The National Retirement Savings Summit Confuses

Savings With Real Pensions

On June 4 and 5, 1998 President Clinton and leaders of the U.S. Senate and House of Representatives convened the first National Summit on Retirement Savings in Washington D.C.  Of the 250 assembled delegates Michael Fanning, Chief Executive Officer of the Central Pension Fund of the International Union of Operating Engineers and Participating Employers, was one of the few representatives of traditional defined-benefit pension plans.  The vast majority of delegates represented the interests of corporate America and Wall Street.

The Summit’s purpose was to explore ways to assist individuals in setting aside more personal savings for retirement.  Personal savings constitute the third leg of what has traditionally been referred to as the “three-legged stool” of retirement security.  The other two legs of the stool are social security benefits and employer-provided pension benefits.  These three sources have historically provided adequate income for a secure retirement.

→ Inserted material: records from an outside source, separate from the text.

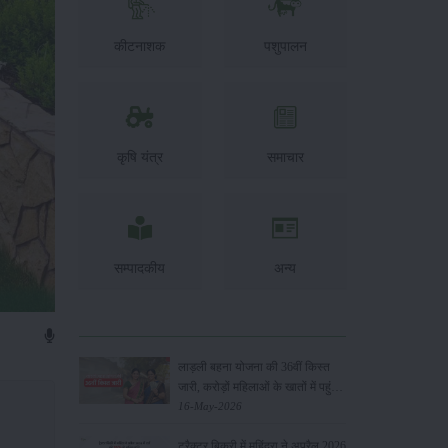
कीटनाशक
पशुपालन
कृषि यंत्र
समाचार
सम्पादकीय
अन्य
लाड़ली बहना योजना की 36वीं किस्त
जारी, करोड़ों महिलाओं के खातों में पहुंचे
1500 रुपये
16-May-2026
ट्रैक्टर बिक्री में महिंद्रा ने अप्रैल 2026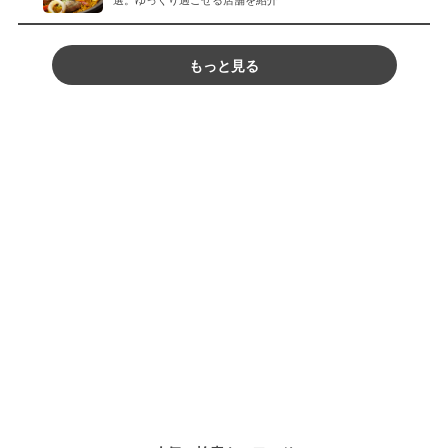
もっと見る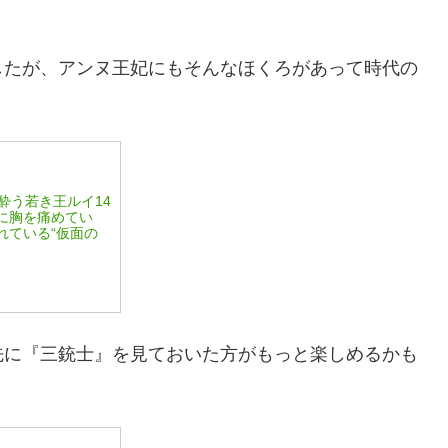
したが、アンヌ王妃にもそんなほくろがあって時代の
酔う若き王ルイ14
に胸を痛めてい
れている“仮面の
先に『三銃士』を見ておいた方がもっと楽しめるかも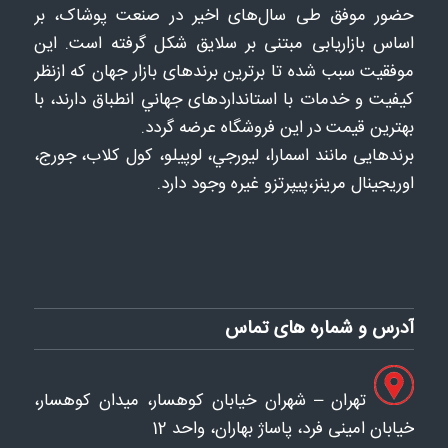
حضور موفق طی سال‌های اخیر در صنعت پوشاک، بر
اساس بازاریابی مبتنی بر سلایق شکل‌ گرفته است. این
موفقیت سبب شده تا برترین برندهای بازار جهان که ازنظر
کیفیت و خدمات با استانداردهای جهاني انطباق دارند، با
بهترین قیمت در این فروشگاه عرضه گردد.
برندهایی مانند اسمارا، ليورجي، لوپيلو، كول كلاب، جورج،
اوريجينال مرينز،پيپرتزو غيره وجود دارد.
آدرس و شماره های تماس
تهران – شهران خیابان کوهسار، میدان کوهسار،
خیابان امینی فرد، پاساژ بهاران، واحد 12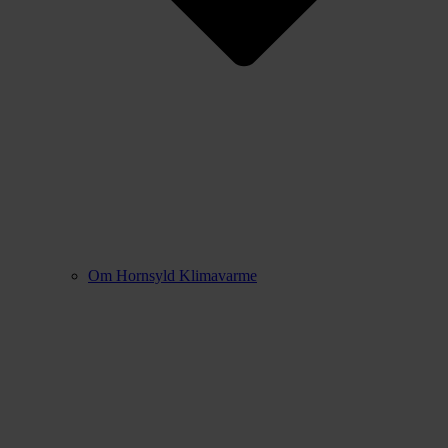
Om Hornsyld Klimavarme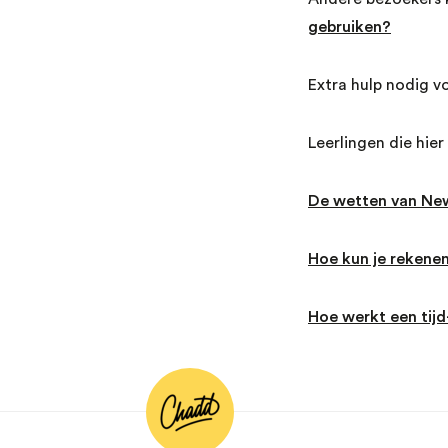
gebruiken?
Extra hulp nodig 
Leerlingen die hie
De wetten van Ne
Hoe kun je rekenen
Hoe werkt een tij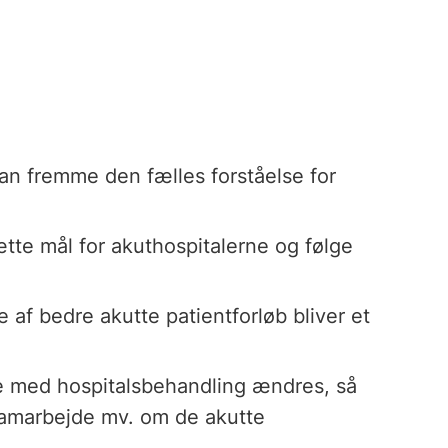
kan fremme den fælles forståelse for
ætte mål for akuthospitalerne og følge
se af bedre akutte patientforløb bliver et
se med hospitalsbehandling ændres, så
samarbejde mv. om de akutte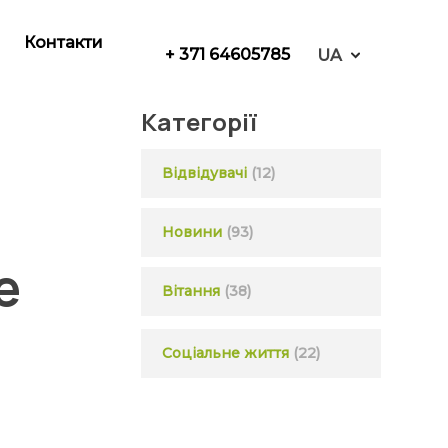
Контакти
+ 371 64605785
UA
Категорії
Відвідувачі
(12)
Новини
(93)
е
Вітання
(38)
Соціальне життя
(22)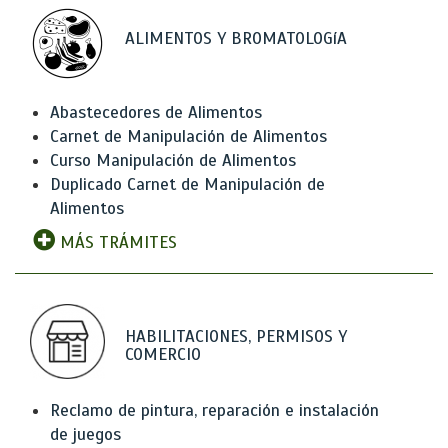
ALIMENTOS Y BROMATOLOGíA
Abastecedores de Alimentos
Carnet de Manipulación de Alimentos
Curso Manipulación de Alimentos
Duplicado Carnet de Manipulación de
Alimentos
MÁS TRÁMITES
HABILITACIONES, PERMISOS Y
COMERCIO
Reclamo de pintura, reparación e instalación
de juegos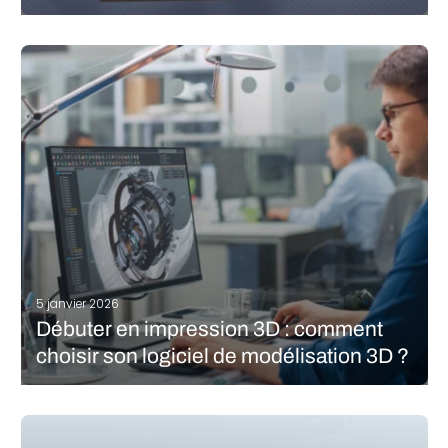
Si vous avez déjà essayé d’imprimer un modèle 3D généré par
IA, vous savez que cette expérience peut présenter certains
obstacles : le modèle 3D peut présenter des « bosses IA »
indésirables (petites imperfections ou protubérances
irrégulières), des détails…
LIRE LA SUITE
5 janvier 2026
Débuter en impression 3D : comment
choisir son logiciel de modélisation 3D ?
Lorsque l’on débute en impression 3D ou que l’on cherche à
repousser ses limites, il est crucial de bien maîtriser son
imprimante 3D, de comprendre comment choisir ses matériaux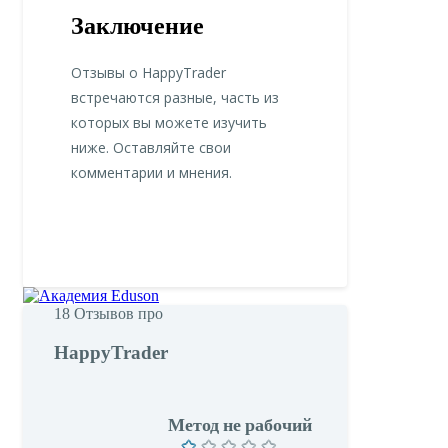
Заключение
Отзывы о HappyTrader
встречаются разные, часть из
которых вы можете изучить
ниже. Оставляйте свои
комментарии и мнения.
18
Отзывов про
HappyTrader
Метод не рабочий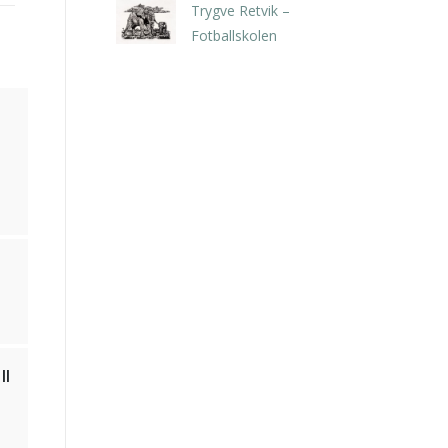
Trygve Retvik –
Fotballskolen
kr
2.940,00
inkl. 5% kunstavgift
II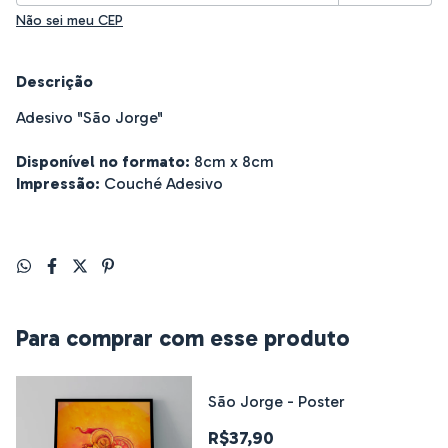
Não sei meu CEP
Descrição
Adesivo "São Jorge"
Disponível no formato:
8cm x 8cm
Impressão:
Couché Adesivo
Para comprar com esse produto
São Jorge - Poster
R$37,90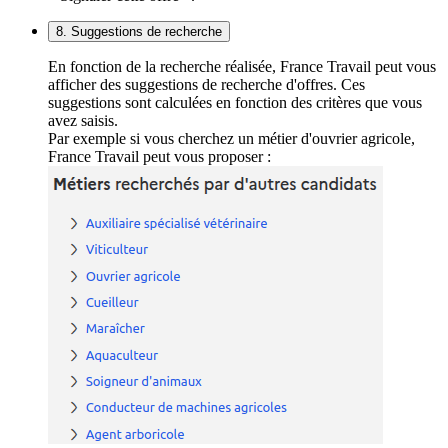
8. Suggestions de recherche
En fonction de la recherche réalisée, France Travail peut vous
afficher des suggestions de recherche d'offres. Ces
suggestions sont calculées en fonction des critères que vous
avez saisis.
Par exemple si vous cherchez un métier d'ouvrier agricole,
France Travail peut vous proposer :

Unfortunately, the message of the National Retirement Savings Summit was that workers will have to begin saving much more on their own for retirement, because employers are no longer willing to provide traditional pension plans.  Instead, employers are providing only retirement accounts into which workers can put their own savings.  These individual savings accounts are known as 401(k) plans.

Both corporate America and Wall Street are enthusiastic supporters of 401(k) plans because they require no contributions by employers and they generate huge profits for Wall Street.

Traditional defined-benefit plans, such as the Central Pension Fund, are funded by employer contributions and pay out monthly benefits for life.  The assets are held in a common trust and invested through professional investment managers who charge institutional or wholesale management fees.  For example, CPF’s assets are currently managed at a cost of just 15 basis points, which is 15 hundredths of one percent.

In 401(k) plans employees must make contributions from their wages.  Employers may, but are not required to, match a portion of employee contributions with company contributions.  At retirement there is no guaranteed lifetime benefit, merely the payment of a lump sum that the employee must then make last for his or her lifetime.  Finally, the employee is responsible for paying the investment management fees charged for managing his or her 401(k) account.

In a 401(k) plan the employee will usually be offered several investment options from which to choose.  Almost always these options are mutual funds.  Mutual funds charge retail management fees for 401(k) accounts, usually from 100 to 300 basis points--1% to 3%--of the assets in the employee’s account every year!  These are truly exorbitant fees compared to fees charged to traditional defined-benefit pension plans: 7 to 20 times higher.

It is these exorbitant fees that make Wall Street so enthusiastic about converting the employer financed defined-benefit pension system into an employee financed 401(k) savings system.

Recognizing the motivation of corporate America to rid itself of the cost of funding defined-benefit pension plans, and the motivation of Wall Street to obtain the exorbitant fees charged on 401(k) accounts, it is easy to understand why the National Summit on Retirement Savings focused almost exclusively on how corporations can assist workers in setting up their own individual 401(k) retirement accounts, instead of discussing how corporations can continue to provide defined-benefit pension plans for workers.

Members of the International Union of Operating Engineers, whose Local Unions and employers participate in defined-benefit plans throughout the country, are fortunate to have the protection of traditional pension plans.  It was clear at the National Retirement Savings Summit that non-union workers will increasingly be left with nothing but their own savings and social security to rely on for retirement.  That is a two-legged stool that cannot stand.